Mere providing Access to CRS would not constitute Royalty, No TDS: ITAT [Read Order]

CRS - Royalty - TDS - ITAT - taxscan

The Mumbai bench of Income Tax Appellate Tribunal comprising Shri M Balaganesh, accountant member & Shri Kuldip Singh, judicial member has held that mere providing access to CRS would not constitute Royalty and TDS not sustainable.

Shri Paras Salva & Shri Pratik Poddar appeared for the assesee and Shri Rajneesh Yadav appeared for the revenue.

The assessee company incorporated in the Netherlands and was tax resident of Netherlands. The assessee was part of the Marriott Group which engaged in conducting training programs and providing access to various ‘Computer Systems such as Centralised Reservation Systems (CRS) to Marriott Chain of Hotels located worldwide.  The cost and expense incurred by the assessee for rendering the aforesaid services are allocated amongst hotels, on a fair and reasonable basis and no separate fee was ever charged for such services.  

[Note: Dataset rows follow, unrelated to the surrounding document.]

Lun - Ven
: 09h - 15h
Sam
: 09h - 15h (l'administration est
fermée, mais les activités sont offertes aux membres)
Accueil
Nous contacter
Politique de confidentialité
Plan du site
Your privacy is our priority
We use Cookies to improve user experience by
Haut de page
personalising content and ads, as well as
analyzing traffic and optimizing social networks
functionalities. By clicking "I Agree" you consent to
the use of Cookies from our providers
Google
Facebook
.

The assessee filed its return of income declaring total income of Rs 21,70,771/- where the AO treated the payment received for providing training services as Fees for Technical Services (FTS) u/s 9(1)(vii) of the Act as well as under the Double Taxation Avoidance Agreement (DTAA) between Indian and Netherlands as per Article 12(5) .Further treated the payment received for providing CRS facility as royalty as well as FTS and  AO held that the reimbursements will partake the character of the amounts received from rendering services under the Training and Computer Systems Agreement (TCSA) which will be taxable.The CIT(A) had deleted the additions made by the AO.

The CIT(A) held that the taxability of reimbursement of expenses should be the same as the primary receipts i.e training receipts and computer system receipts and hence an offshoot of those receipts only. Further held that since the primary receipts are not taxable in India, the off shoot receipts thereon are also not taxable in India. 

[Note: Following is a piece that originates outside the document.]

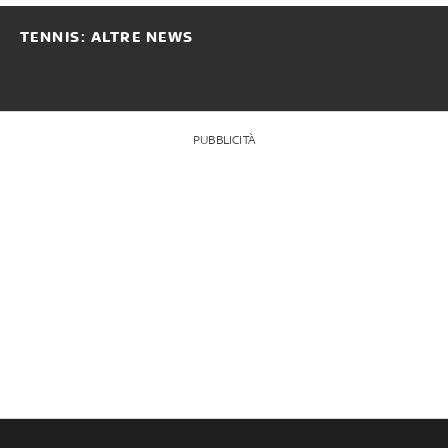
TENNIS: ALTRE NEWS
PUBBLICITÀ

It was observed that as providing of access to CRS, Property Management Services and Other services can’t be held to be technical services or “ancillary and subsidiary” services under Article 12(5)(a) and the consideration received by the assessee for rendering the said services/facility could not be held as FTS.

It was clear from the agreement that the hotel owners were required to purchase and install at its own cost, the necessary Hardware and Software for accessing the CRS and the assessee had merely provided a service by giving a right to access the CRS to the Indian Hotel owners where the servers were not leased to the Indian Hotel owners.

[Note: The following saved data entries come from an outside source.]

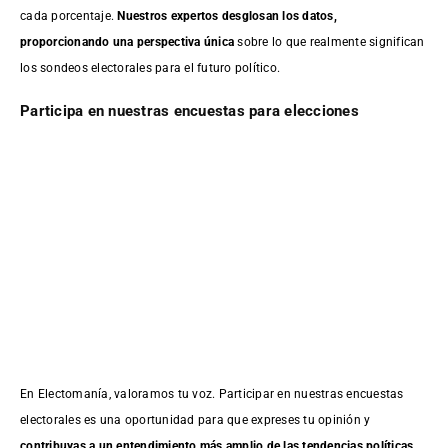
cada porcentaje.
Nuestros expertos desglosan los datos,
proporcionando una perspectiva única
sobre lo que realmente significan
los sondeos electorales para el futuro político.
Participa en nuestras encuestas para elecciones
En Electomanía, valoramos tu voz. Participar en nuestras encuestas
electorales es una oportunidad para que expreses tu opinión y
contribuyas a un entendimiento más amplio de las tendencias políticas
.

The Tribunal found that the assessee had been rendering only training services and Computer reservation systems services and the claim of the assessee that the reimbursement of expenses would pertain only to the training and CRS activities, deserves to be accepted. 

The Coram held that the receipts of the assessee from training services and computer reservation services including reimbursements shall not be chargeable to tax both under the Act as well as under the Treaty. The appeal filed by the assessee was allowed and appeal by the revenue got dismissed.